Vieillissante, polluante et confrontée à un marché tendu, entre coût de l’énergie et concurrence chinoise, la sidérurgie française comme européenne semble être dans un tourmente sans fin, à l’image d’ArcelorMittal certes mais aussi de ThyssenKrupp qui a vendu 20% de ses activités à Daniel Kretinsky voici un an, avant d’annoncer la suppression de 11 000 emplois fin 2024.
GravitHy en avance de phase
Pourtant, une toute autre filière se constitue à l’image des projets d’acier vert qui depuis trois ans, émergent. A l’instar de GravitHy, initié en 2022 par le consortium réunissant Inno Energy, Engie New Ventures, Forvia, Plug, Primetals Technologies et Idec et qui prévoit de produire du DRI – Direct reduceed iron, c’est-à-dire du minerai de fer pré-réduit – cette matière première qui contribue à fabriquer de l’acier vert. Un projet qui a mis certes du temps à trouver son rythme de lancement mais qui a surtout réussi à lever 60 millions d’euros en mars dernier, faisant ainsi la démonstration en quelque sorte, que l’acier vert à tout un avenir devant lui.

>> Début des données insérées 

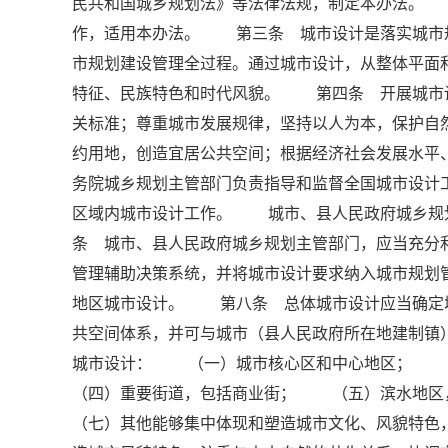
民共和国城乡规划法》等法律法规，制定本办法。
作，适用本办法。 第三条 城市设计是落实城市
市规划建设管理全过程。通过城市设计，从整体平面
特征、民族特色和时代风貌。 第四条 开展城市
关标准；尊重城市发展规律，坚持以人为本，保护自
约用地，创造宜居公共空间；根据经济社会发展水
务院城乡规划主管部门负责指导和监督全国城市设
区域内城市设计工作。 城市、县人民政府城乡规
条 城市、县人民政府城乡规划主管部门，应当充分
管理辅助决策系统，并将城市设计要求纳入城市规
地区城市设计。 第八条 总体城市设计应当确定
共空间体系，并可与城市（县人民政府所在地建制
城市设计： （一）城市核心区和中心地区；
（四）重要街道，包括商业街； （五）滨水地
（七）其他能够集中体现和塑造城市文化、风貌特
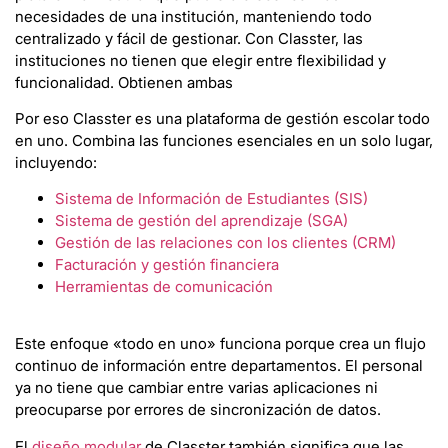
necesidades de una institución, manteniendo todo
centralizado y fácil de gestionar. Con Classter, las
instituciones no tienen que elegir entre flexibilidad y
funcionalidad. Obtienen ambas
Por eso Classter es una plataforma de gestión escolar todo
en uno. Combina las funciones esenciales en un solo lugar,
incluyendo:
Sistema de Información de Estudiantes (SIS)
Sistema de gestión del aprendizaje (SGA)
Gestión de las relaciones con los clientes (CRM)
Facturación y gestión financiera
Herramientas de comunicación
Este enfoque «todo en uno» funciona porque crea un flujo
continuo de información entre departamentos. El personal
ya no tiene que cambiar entre varias aplicaciones ni
preocuparse por errores de sincronización de datos.
El
diseño modular
de Classter también significa que las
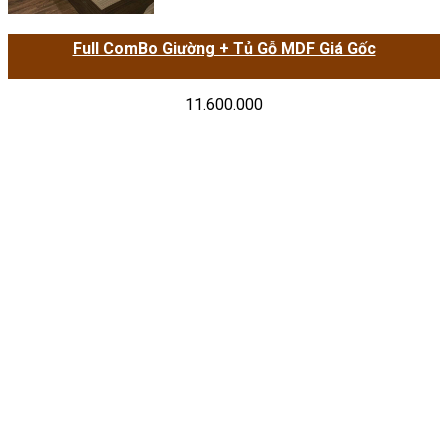
Full ComBo Giường + Tủ Gỗ MDF Giá Gốc
11.600.000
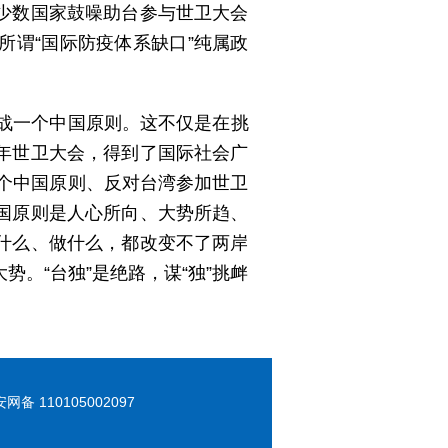
少数国家鼓噪助台参与世卫大会
谓“国际防疫体系缺口”纯属政
挑战一个中国原则。这不仅是在挑
年世卫大会，得到了国际社会广
一个中国原则、反对台湾参加世卫
国原则是人心所向、大势所趋、
什么、做什么，都改变不了两岸
。“台独”是绝路，谋“独”挑衅
 110105002097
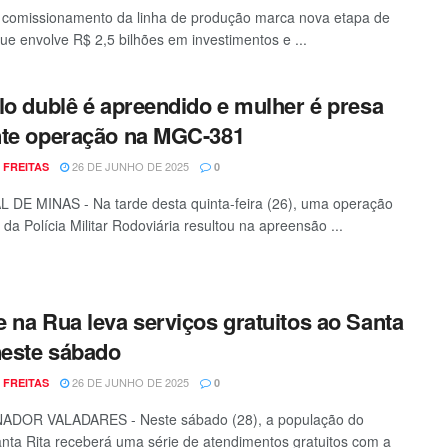
o comissionamento da linha de produção marca nova etapa de
que envolve R$ 2,5 bilhões em investimentos e ...
lo dublê é apreendido e mulher é presa
te operação na MGC-381
26 DE JUNHO DE 2025
 FREITAS
0
DE MINAS - Na tarde desta quinta-feira (26), uma operação
 da Polícia Militar Rodoviária resultou na apreensão ...
 na Rua leva serviços gratuitos ao Santa
neste sábado
26 DE JUNHO DE 2025
 FREITAS
0
DOR VALADARES - Neste sábado (28), a população do
anta Rita receberá uma série de atendimentos gratuitos com a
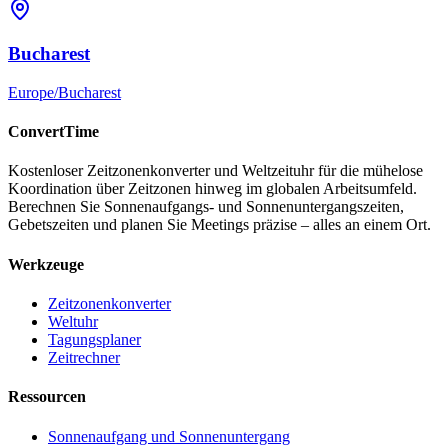
Bucharest
Europe/Bucharest
ConvertTime
Kostenloser Zeitzonenkonverter und Weltzeituhr für die mühelose
Koordination über Zeitzonen hinweg im globalen Arbeitsumfeld.
Berechnen Sie Sonnenaufgangs- und Sonnenuntergangszeiten,
Gebetszeiten und planen Sie Meetings präzise – alles an einem Ort.
Werkzeuge
Zeitzonenkonverter
Weltuhr
Tagungsplaner
Zeitrechner
Ressourcen
Sonnenaufgang und Sonnenuntergang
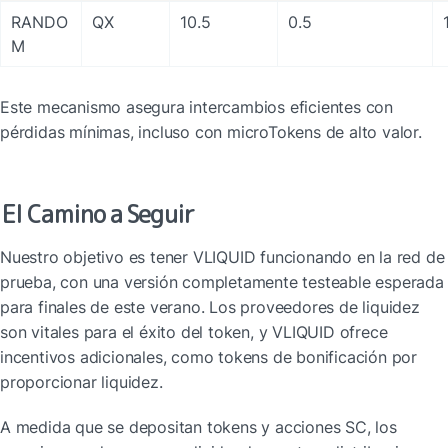
RANDO
QX
10.5
0.5
M
Este mecanismo asegura intercambios eficientes con 
pérdidas mínimas, incluso con microTokens de alto valor.
El Camino a Seguir
Nuestro objetivo es tener VLIQUID funcionando en la red de 
prueba, con una versión completamente testeable esperada 
para finales de este verano. Los proveedores de liquidez 
son vitales para el éxito del token, y VLIQUID ofrece 
incentivos adicionales, como tokens de bonificación por 
proporcionar liquidez.
A medida que se depositan tokens y acciones SC, los 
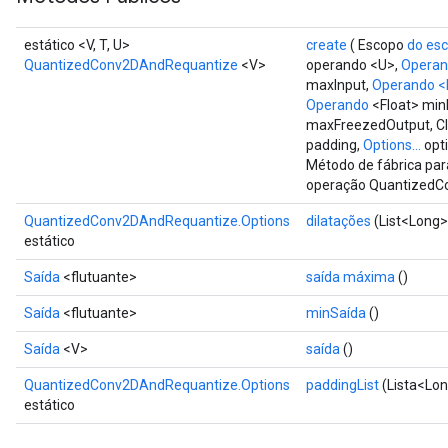
estático <V, T, U>
create
( Escopo
do es
QuantizedConv2DAndRequantize
<V>
operando <U>,
Opera
maxInput,
Operando
<
Operando
<Float> min
maxFreezedOutput, Cla
padding,
Options...
opt
Método de fábrica par
operação QuantizedC
QuantizedConv2DAndRequantize.Options
dilatações
(List<Long>
estático
Saída
<flutuante>
saída máxima
()
Saída
<flutuante>
minSaída
()
Saída
<V>
saída
()
QuantizedConv2DAndRequantize.Options
paddingList
(Lista<Lon
estático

D’autant que GravitHy n’est pas seul sur son segment mais bénéficie du soutien de tout un écosystème industriel, la filière étant bien conscience que la décarbonation de l’un sert la décarbonation de l’autre. Ainsi, le tour de table réalisé il y a tout juste un mois, rassemble-t-il Rio Tinto, Siemens, Japan Hydrogen Fund ou encore Marcegaglia.
Ecosystème industriel
Et si ce dernier, groupe sidérurgiste italien originaire de Mantoue, participe au financement de GravitHy, c’est parce qu’il compte bien s’appuyer sur sa production de minerai de fer. Repreneur depuis juin 2024 d’un autre site industriel de Fos, Ascométal, l’entreprise familiale transalpine prévoit de le faire basculer en usine productrice d’acier bas-carbone. Pour cela, elle a mis au point un projet, baptisé Mistral, qui vise à construire une nouvelle unité et d’en accélérer le rythme de production, faisant passer celui-ci de 100 000 tonnes annuelles d’acier spéciaux actuellement, à 2 150 000 tonnes annuelles d’acier standard à horizon 2028.
Le basculement d’acier spéciaux en acier standard répond à un besoin précis : ne plus être dépendant des fournisseurs ailleurs en Europe, qui fabriquent encore à partir d’énergie fossile.
En s’installant à proximité de Marcegaglia, GravitHy trouve ainsi un client de premier rang. Mistral est par ailleurs également l’un des projets soumis à la vaste CNDP en cours à Fos et autour de l’Etang de Berre. Mais Jacques-Yves Floch, prévient, si Mistral ne voit pas le jour, c’est bien toute la sidérurgie française et européenne qui s’en trouveraient malmenées.
La fin annoncée des hauts-fourneaux ?
Cet ancien directeur d’ArcelorMittal à Dunkerque, aujourd’hui directeur du site Marcegaglia à Fos, estime que l’acier vert est l’avenir de la filière. « La décarbonation des hauts-fourneaux est coûteuse et peu efficace. Et il est probable que les hauts-fourneaux cessent leur activité à terme. Si on considère un scénario optimiste, la capacité de production d’acier va baisser de 20% en Europe d’ici 5 ans, sachant qu’elle s’établirait alors à 160 millions de tonnes. Si l’on considère un scénario plus pessimiste, elle pourrait chuter de 50%. Il faut ajouter à cela des cokeries (usine de synthèse de coke et de gaz, NDLR) dont l’acceptabilité va devenir nulle. L’option qui s’offre à la sidérurgie, c’est le bas carbone ».
Car, dit encore Jacques-Yves Floch, si la filière des fours électriques n’est pas parfaite, elle est cependant moins productrice de poussière, de laitiers et de goudron.
A Fos, l’acier vert a donc un avenir qui se dessine. Le projet Mistral prévoit de mobiliser un investissement de 750 millions d’euros. Si la finalité de la commission nationale du débat public est positive, les travaux débuteraient mi-2026 pour une livraison fin 2027, début 2028. Et la proximité du Grand Port Maritime ouvre aussi tout un champ d’exportation mondial. De quoi lancer la sidérurgie sur des routes plus durables.